Further north, around 15,000 tourists had been hastily evacuated from the busy beach resort of Puerto Vallarta. But many were able to leave shelters and return to their hotels on Friday night.

"I don't think there's going to be a big problem with the water," said Dario Pomina, manager of the Posadas de Roger hotel in the center of Puerto Vallarta. "Things are more or less okay."

The city woke to light rain on Saturday and workers removed boards from windows. Public buses were up and running.

But residents of Las Juntas, a village where the Ameca and Mascota rivers meet about 6 miles from Puerto Vallarta, were being evacuated on Saturday after a rapid rise in water levels overnight caused flooding, emergency services spokeswoman Veronica Diaz said.

Patricia's center hit land on Friday evening near the area of Cuixmala, located between Manzanillo and Puerto Vallarta and home to one of Mexico's most exclusive getaways, the U.S National Hurricane Center said.

The resort at Cuixmala was founded by Anglo-French financier Sir James Goldsmith and has played host over the years to a colorful assortment of world leaders, musicians and eccentric billionaires.

Maria Pavon, a Cuixmala reservations booker based in the inland city of Colima, said there were no guests staying when the storm hit as they all been evacuated. But there was no word yet on the state of the resort. She and colleagues had been unable to make contact as phone lines were down, Ms. Pavon said.

The area around Cuixmala is sparsely populated, but there are small towns, and it was not clear yet how much damage they had suffered.

At one point generating sustained winds of up to 200 mph, Patricia was the strongest hurricane ever recorded in the Western Hemisphere. Even though it lost some power before coming ashore, it was still a Category 5 storm, the strongest on the five-step Saffir-Simpson scale. Such storms are relatively rare and are capable of causing devastating destruction.

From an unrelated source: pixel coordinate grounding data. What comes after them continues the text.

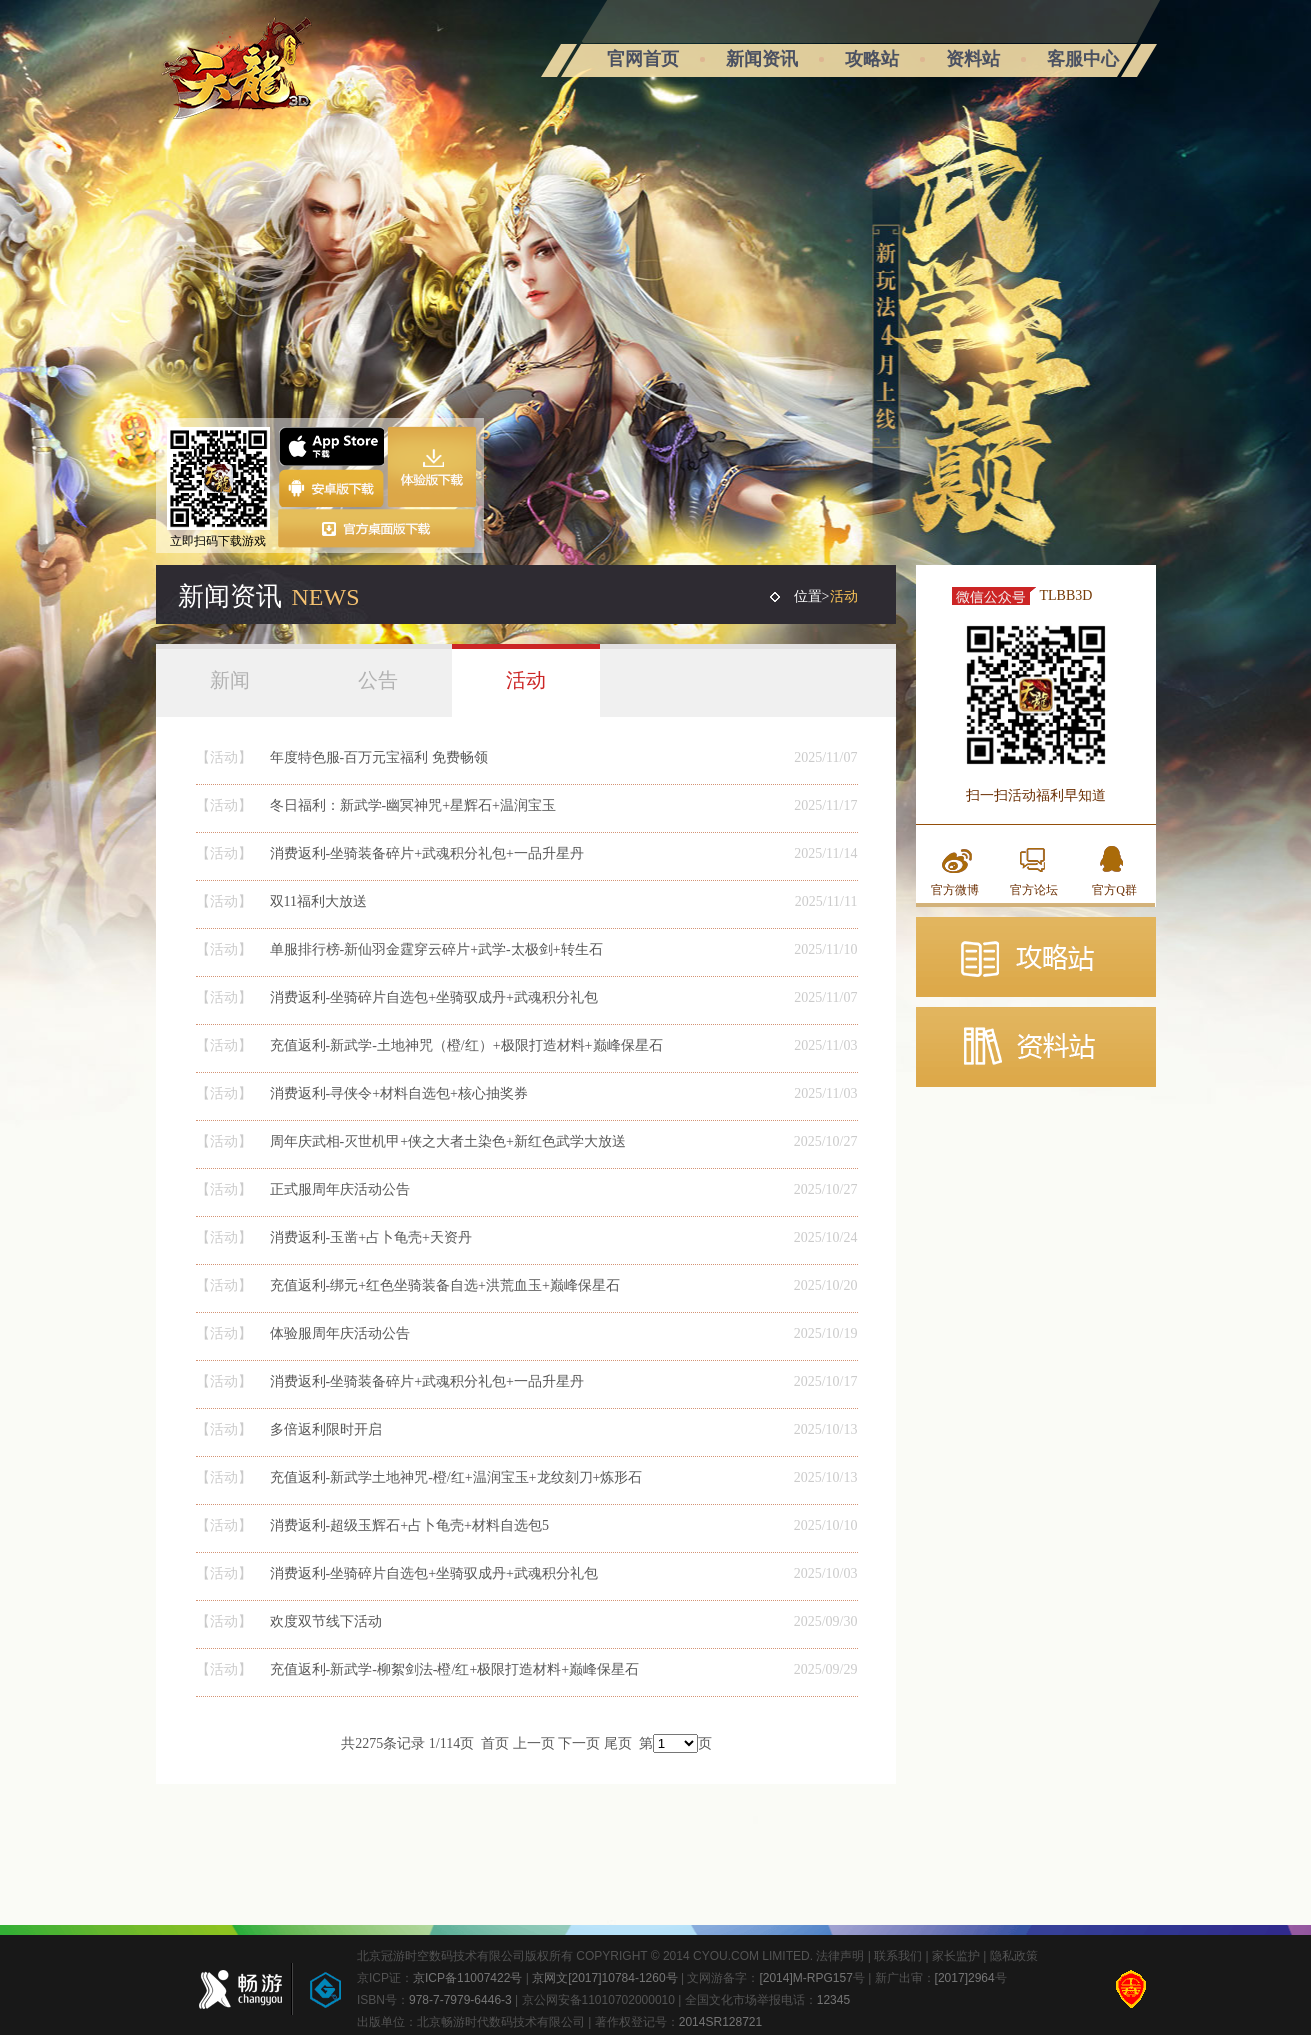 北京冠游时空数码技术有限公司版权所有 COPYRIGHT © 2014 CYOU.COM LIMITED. (586, 1956)
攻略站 (872, 59)
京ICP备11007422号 (467, 1978)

Patricia's ferocious core was relatively small, with hurricane force winds extending 35 miles from the center, the Hurricane Center said. This meant Puerto Vallarta and Manzanillo were spared the worst.

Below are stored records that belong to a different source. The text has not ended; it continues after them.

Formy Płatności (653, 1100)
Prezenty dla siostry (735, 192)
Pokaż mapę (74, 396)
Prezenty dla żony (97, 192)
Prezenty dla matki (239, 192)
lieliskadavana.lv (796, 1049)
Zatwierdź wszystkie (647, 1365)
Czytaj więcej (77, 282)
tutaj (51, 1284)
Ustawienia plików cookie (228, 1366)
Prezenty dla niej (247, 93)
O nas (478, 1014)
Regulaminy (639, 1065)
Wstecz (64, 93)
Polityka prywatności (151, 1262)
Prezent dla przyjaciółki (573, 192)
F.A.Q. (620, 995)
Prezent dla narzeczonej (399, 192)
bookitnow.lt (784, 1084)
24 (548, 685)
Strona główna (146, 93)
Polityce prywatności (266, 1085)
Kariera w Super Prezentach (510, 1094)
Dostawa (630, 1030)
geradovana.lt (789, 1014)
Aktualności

In Puerto Vallarta, Brian Shelley, a tourist from Chicago, rode out the storm eating burgers with other guests at a boutique hotel on a hill.

After talking one of his panicked traveling companions into staying, he was glad Patricia turned out to be less punishing than was feared. "I've seen bigger waves on normal days," he joked.

In Manzanillo, Ramona Delgado who manages an apartment block, spent the night in darkness at home with her two children, but said on Saturday morning the lights were back on.

"It scared us a lot, we thought Manzanillo was going to disappear," she said. "There are only fallen trees on our block."

Once inland, Patricia rapidly lost power. By mid-morning on Saturday morning it had been downgraded to a tropical depression with its maximum winds down to about 35 mph, the Miami-based Hurricane Center said.

The storm was located about 95 miles northeast of the central city of Zacatecas, heading rapidly northeast at 24 mph, the center said.

However, Patricia could still pose a flood threat. It was expected to produce total rainfall accumulations of 8 to 12 inches, with isolated maximum amounts of 20 inches, over the Mexican states of Nayarit, Jalisco, Colima, Michoacan, and Guerrero through Saturday, the center said.

In a brief televised address on Friday, President Enrique Pena Nieto said that "initial reports confirm that damage has been less than would be expected of a hurricane of this magnitude." But he urged Mexicans not to lower their guard yet.

The government cautioned that ash and other material from the volcano of Colima, some 130 miles from Puerto Vallarta, could combine with heavy rainfall to trigger liquid cement-style mudflows.

Patricia became a tropical storm on Thursday and strengthened with stunning speed as it closed in on the Mexican coast. Meteorological authorities compared it to Typhoon Haiyan, which killed over 6,300 people in the Philippines in 2013.

The strongest storm on record was Cyclone Tip which hit Japan in 1979.